Following multiple scientific studies that have revealed that carbon offsets are not as reliable as once thought, the market value of carbon offsets has dropped by around 61% when compared to its near-peak value in 2022, a new report has found.
In early 2023, a major investigative report by The Guardian, Die Zeit and SourceMaterial found that the vast majority of forest carbon offset programs are actually “phantom credits” that don’t help remove any emissions from the atmosphere. A 2022 study that analyzed forest-based carbon offsets in California for a decade found no climate benefits from the offset programs in that time period. Yet another study, published in March 2023, found that many carbon offsetting programs weren’t using scientific best practices to calculate carbon credits, leading to over-estimates of the benefits of these programs.
Now, a report by the nonprofit Ecosystem Marketplace found that the voluntary carbon market (VCM) value has declined 61%, from $1.9 billion in 2022 to around $723 million in 2023. The carbon offset market value had peaked around 2021, when the value reached over $2 billion.
Since the peak, the value has decreased by about 56% year-over-year, Ecosystem Marketplace found.
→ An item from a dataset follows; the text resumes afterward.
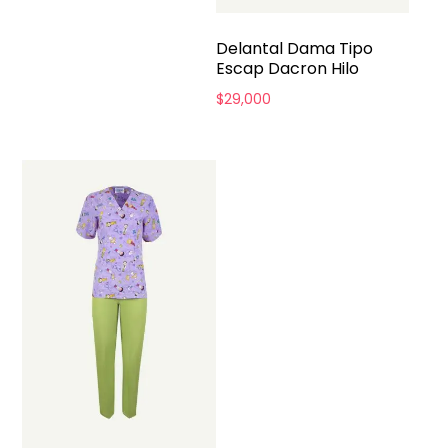
Delantal Dama Tipo
Escap Dacron Hilo
$
29,000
Experts noted that to make carbon offsetting work, there will need to be more reliability and action from the carbon credit programs.
“If the VCM hopes to increase its mitigation potential and the value it provides to ecosystems and communities, especially those hosting [The Nature Conservancy] projects, it is imperative that the credit supply shows its integrity by shifting towards methodologies that use the best available science and social safeguards,” Maximiliano Bernal Temores, carbon markets assistant, Impact Finance & Markets at The Nature Conservancy, said in a press release.
“Crediting standards and project developers must incorporate best-science practices like dynamic baselines and remote sensing to ensure the VCM, especially nature-based credits, meets buyer expectations,” Temores added.
The once most popular type of credit, REDD+, had the biggest losses in 2023. The REDD+ stands for “reducing emissions from deforestation and forest degradation in developing countries” and is based on a United Nations framework.
But in 2023, researchers discovered that several REDD+ carbon credit projects in Peru, Colombia, Democratic Republic of Congo, Tanzania, Zambia and Cambodia did little to curb deforestation, and these projects had a much smaller impact on emissions reductions than they claimed, Forests News reported.
“The media scrutiny revealing that many projects issuing Redd+ credits to the voluntary carbon market have sold more credits than justified is important,” said Julia Jones, a professor at Bangor University and a co-author in one of the studies cited by the joint carbon credit investigation by The Guardian, Die Zeit and SourceMaterial. “However, I am deeply concerned that some of the recent coverage of the issue gives the impression that the very idea of tackling climate change by slowing tropical deforestation is a scam — this is not true and the idea could harm forests.”
The investigations on carbon credits and the recent report revealing the downfall of their market value highlight a need for change in the industry to help raise money for truly beneficial projects.
“Dramatically more finance is urgently needed to stop the ongoing loss of forests and the vital services they provide — a reformed voluntary carbon market could play a key role in providing that finance,” Jones told The Guardian.
This week, the Biden administration announced support for reforms to carbon credits, promoting “High-Integrity Voluntary Carbon Markets” and noting that projects must “represent real decarbonization” and avoid doing environmental harm.
However, it will also be critical for the world to take action to reduce emissions outside of relying on carbon credits, which critics have warned could be used by the wealthy to continue polluting.